THE RARE BREED |
Recognizing Area Veterans Of World War II
Searcy Standley spent Christmas 1944 as POW
Searcy Standley, circa 1941 photo
For Searcy Standley, who will be 83 years young this Thursday, June 20th, Christmas of 1944 was not a pleasant time. He was a prisoner of the Germans. And he would be for four months and 11 days.
"I was captured Dec. 18 during the Belgium Bulge, not far from the German border," says Standley, who was in Company A, 23rd Infantry, 2nd Division.
"We had our communications cut off as we were trying to hold a small Belgium town. We were surrounded and captured," he recalls.
"We were moved to Hammelburg by marching and by truck. After about two months, the Germans moved us to Nuremberg and then to Mooseburg. It was at Mooseburg that an armored division of the U. S. Army liberated us, on April 29, 1945."
Standley was born in Waller County on June 20, 1919 to C. L. and Flo Ida Standley and had moved to Palacios with his parents, brother and sister in 1926. To avoid being drafted, he enlisted in the Army on Jan. 8, 1941 at Houston. At first, he was stationed at Fort Sam Houston, San Antonio.
Standley recalls that he was standing in the chow line at Camp Bullis (north of San Antonio) when he first heard of the Dec. 7, 1941 attack on Pearl Harbor.
Later, he volunteered for the Military Police, where he was promoted to Private First Class. After being posted at Camp McCoy, Wisconsin, for ski training; Standley went to Ireland then on to England for final training before landing on Omaha Beach and about 5 1/2 months of front line fighting before his capture.
Standley participated in the European-African-Middle Eastern (EAME), Normandy, Northern France, Rhineland Ardennes and GO33-WD45 campaigns.
Shortly after being rescued from the German POW camp and the end of the war in Europe, Standley returned to the United States. He left the Army on Sept. 10, 1945 at Fort Sam Houston, with the rank of Technical Sergeant.
For his service, Standley was awarded the EAME Campaign Medal with four Bronze Stars; the Silver Star Medal, Purple Heart, American Defense Service Medal, Good Conduct Medal, the POW Medal. He had also served time as a member of the Rangers.
Christmas 1945 was much more enjoyable than the previous year. Two days after the holiday, he married Oretha Tankersley in Lake Charles, La. They had met a bus that July after he had returned from Europe and was enroute to visit a sister in Port Arthur.
Standley brought his bride to Palacios and their home has been on East Bayshore Drive ever since.
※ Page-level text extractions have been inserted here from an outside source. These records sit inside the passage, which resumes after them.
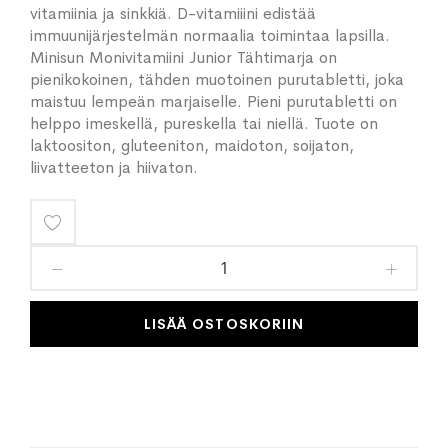
vitamiinia ja sinkkiä. D-vitamiiini edistää
immuunijärjestelmän normaalia toimintaa lapsilla.
Minisun Monivitamiini Junior Tähtimarja on
pienikokoinen, tähden muotoinen purutabletti, joka
maistuu lempeän marjaiselle. Pieni purutabletti on
helppo imeskellä, pureskella tai niellä. Tuote on
laktoositon, gluteeniton, maidoton, soijaton,
liivatteeton ja hiivaton.
Lisää
toivelistaan
LISÄÄ OSTOSKORIIN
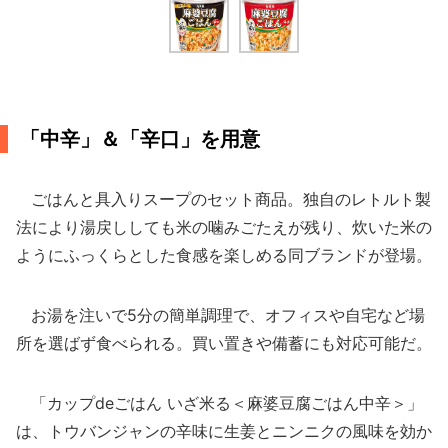
「中辛」＆「辛口」を用意
ごはんと具入りスープのセット商品。独自のレトルト製
法により湯戻ししても米の噛みごたえが残り、炊いた米の
ようにふっくらとした食感を楽しめる同ブランドが登場。
お湯を注いで5分の簡単調理で、オフィスや自宅など場
所を選ばず食べられる。買い置きや備蓄にも対応可能だ。
「カップdeごはん いざ米る＜麻婆豆腐ごはん中辛＞」
は、トウバンジャンの辛味に生姜とニンニクの風味を効か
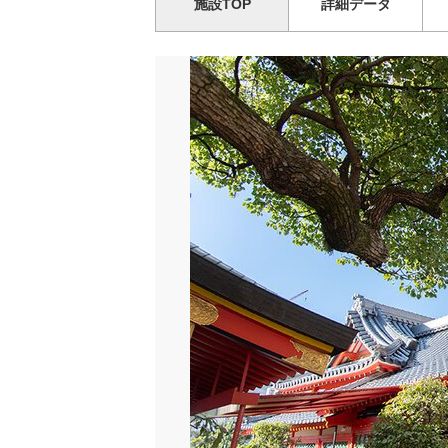
施設TOP
詳細データ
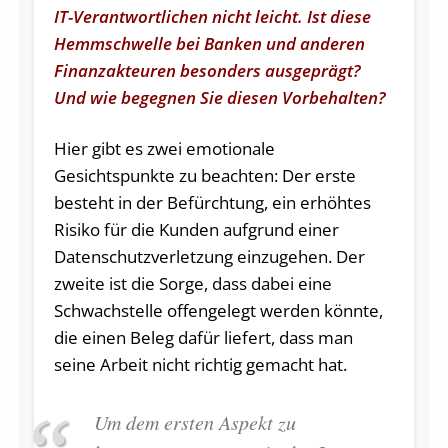
IT-Verantwortlichen nicht leicht. Ist diese
Hemmschwelle bei Banken und anderen
Finanzakteuren besonders ausgeprägt?
Und wie begegnen Sie diesen Vorbehalten?
Hier gibt es zwei emotionale
Gesichtspunkte zu beachten: Der erste
besteht in der Befürchtung, ein erhöhtes
Risiko für die Kunden aufgrund einer
Datenschutzverletzung einzugehen. Der
zweite ist die Sorge, dass dabei eine
Schwachstelle offengelegt werden könnte,
die einen Beleg dafür liefert, dass man
seine Arbeit nicht richtig gemacht hat.
Um dem ersten Aspekt zu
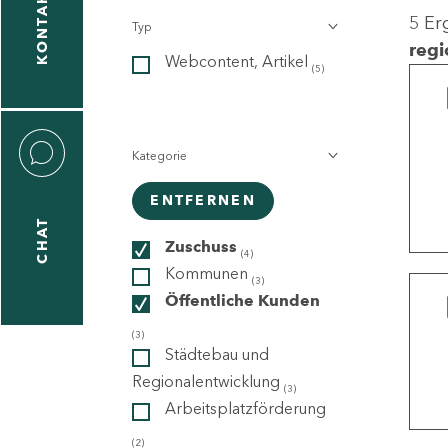
KONTAKT
5 Er
Typ
gen
regi
Webcontent, Artikel
n
(5)
Kategorie
ENTFERNEN
CHAT
icecenter
Zuschuss
(4)
Kommunen
(3)
Öffentliche Kunden
taktformular
(3)
Städtebau und
Regionalentwicklung
(3)
Arbeitsplatzförderung
erportal
(2)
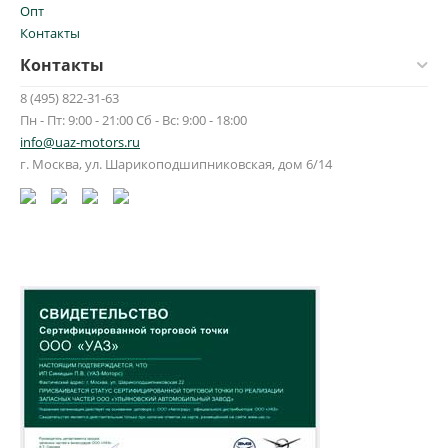
Опт
Контакты
Контакты
8 (495) 822-31-63
Пн - Пт: 9:00 - 21:00 Сб - Вс: 9:00 - 18:00
info@uaz-motors.ru
г.
Москва
,
ул. Шарикоподшипниковская, дом 6/14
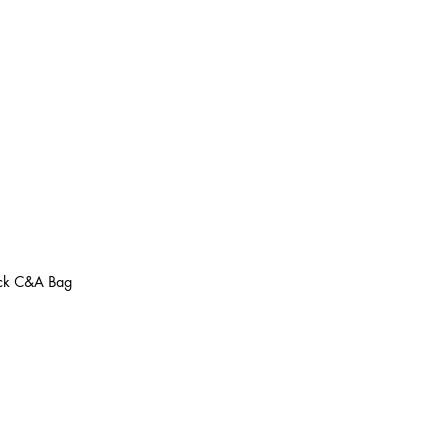
lack C&A Bag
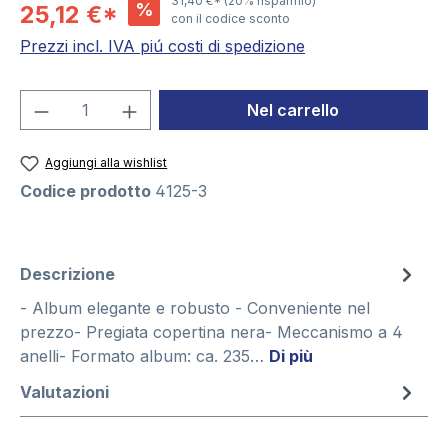
31,40 €*
(20% risparmio)
%
25,12 €*
con il codice sconto
Prezzi incl. IVA piú costi di spedizione
Quantità del prodotto: inserisci la quant
Nel carrello
Aggiungi alla wishlist
Codice prodotto
4125-3
Descrizione
- Album elegante e robusto - Conveniente nel
prezzo- Pregiata copertina nera- Meccanismo a 4
anelli- Formato album: ca. 235…
Di più
Valutazioni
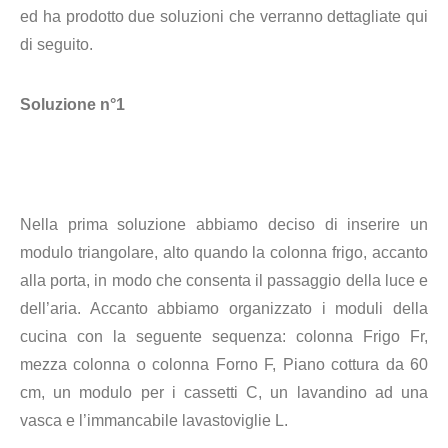
ed ha prodotto due soluzioni che verranno dettagliate qui
di seguito.
Soluzione n°1
Nella prima soluzione abbiamo deciso di inserire un
modulo triangolare, alto quando la colonna frigo, accanto
alla porta, in modo che consenta il passaggio della luce e
dell’aria. Accanto abbiamo organizzato i moduli della
cucina con la seguente sequenza: colonna Frigo Fr,
mezza colonna o colonna Forno F, Piano cottura da 60
cm, un modulo per i cassetti C, un lavandino ad una
vasca e l’immancabile lavastoviglie L.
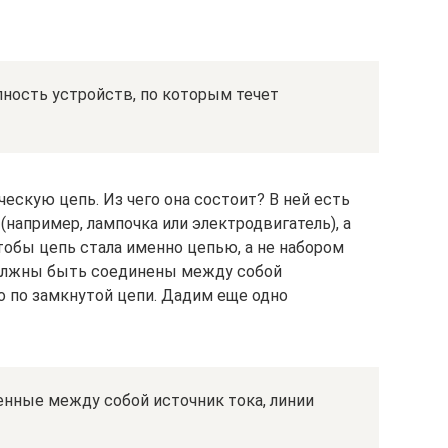
пность устройств, по которым течет
скую цепь. Из чего она состоит? В ней есть
(например, лампочка или электродвигатель), а
тобы цепь стала именно цепью, а не набором
должны быть соединены между собой
о по замкнутой цепи. Дадим еще одно
енные между собой источник тока, линии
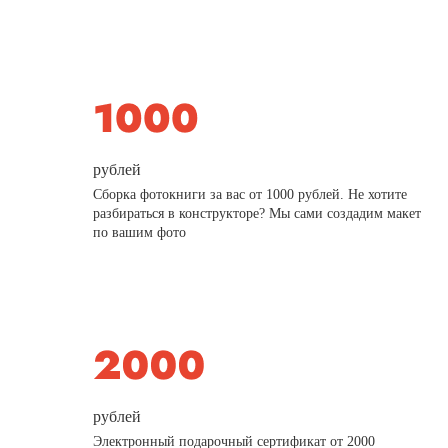
рублей
Сборка фотокниги за вас от 1000 рублей. Не хотите
разбираться в конструкторе? Мы сами создадим макет
по вашим фото
рублей
Электронный подарочный сертификат от 2000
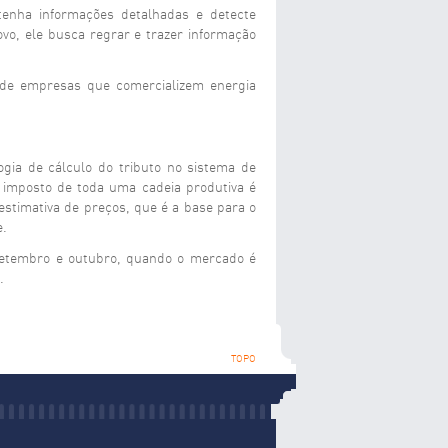
 tenha informações detalhadas e detecte
ovo, ele busca regrar e trazer informação
 de empresas que comercializem energia
gia de cálculo do tributo no sistema de
o imposto de toda uma cadeia produtiva é
stimativa de preços, que é a base para o
e.
 setembro e outubro, quando o mercado é
.
TOPO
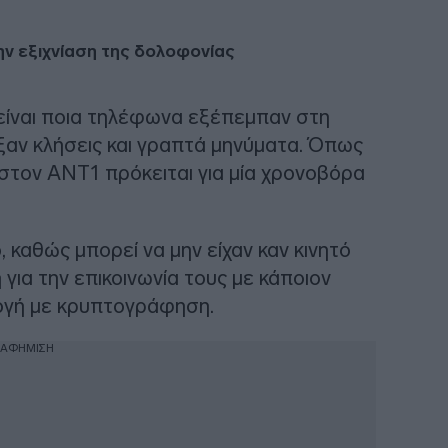
ην εξιχνίαση της δολοφονίας
 είναι ποια τηλέφωνα εξέπεμπαν στη
ξαν κλήσεις και γραπτά μηνύματα. Όπως
 στον ΑΝΤ1 πρόκειται για μία χρονοβόρα
 καθώς μπορεί να μην είχαν καν κινητό
για την επικοινωνία τους με κάποιον
ογή με κρυπτογράφηση.
ΙΑΦΗΜΙΣΗ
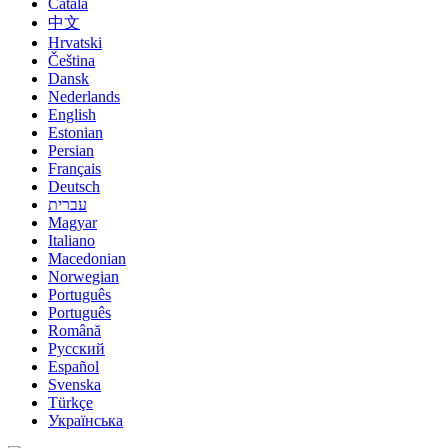
Català
中文
Hrvatski
Čeština
Dansk
Nederlands
English
Estonian
Persian
Français
Deutsch
עברית
Magyar
Italiano
Macedonian
Norwegian
Português
Português
Română
Русский
Español
Svenska
Türkçe
Українська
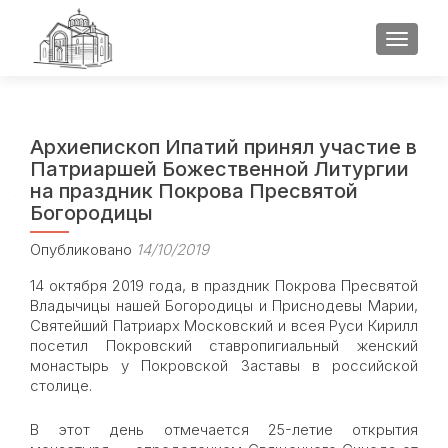
ПОКАЗ
Архиепископ Ипатий принял участие в
Патриаршей Божественной Литургии
на праздник Покрова Пресвятой
Богородицы
Опубликовано
14/10/2019
14 октября 2019 года, в праздник Покрова Пресвятой
Владычицы нашей Богородицы и Приснодевы Марии,
Святейший Патриарх Московский и всея Руси Кирилл
посетил Покровский ставропигиальный женский
монастырь у Покровской Заставы в российской
столице.
В этот день отмечается 25-летие открытия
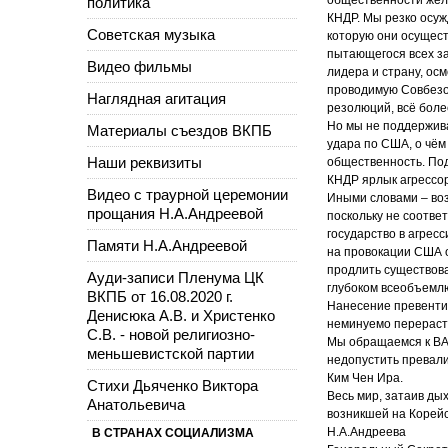
политика
КНДР. Мы резко осу
Советская музыка
которую они осущест
пытающегося всех за
Видео фильмы
лидера и страну, ос
проводимую Совбезо
Наглядная агитация
резолюций, всё боле
Но мы не поддержив
Материалы съездов ВКПБ
удара по США, о чём
Наши реквизиты
общественность. Под
КНДР ярлык агрессо
Видео с траурной церемонии
Иными словами – воз
прощания Н.А.Андреевой
поскольку не соотве
государство в агрес
Памяти Н.А.Андреевой
на провокации США о
продлить существова
Ауди-записи Пленума ЦК
глубоком всеобъемл
ВКПБ от 16.08.2020 г.
Нанесение превентив
Денисюка А.В. и Христенко
неминуемо перераст
С.В. - новой религиозно-
Мы обращаемся к ВА
меньшевистской партии
недопустить превали
Ким Чен Ира.
Стихи Дьяченко Виктора
Весь мир, затаив ды
Анатольевича
возникшей на Корей
Н.А.Андреева
В СТРАНАХ СОЦИАЛИЗМА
Searcy and Oretha have two daughters, Patricia Ellis, assistant principal at Palacios Junior High School; and Alta Barnett, a system engineer at the South Texas Project. They also have four grandchildren and one great-grandchild.
Oretha and Searcy Standley met on a bus in 1945 as Searcy was going to Port Arthur to visit a sister. They married about 5 months later.
Mr. Standley died in February 2003 at the age of 83.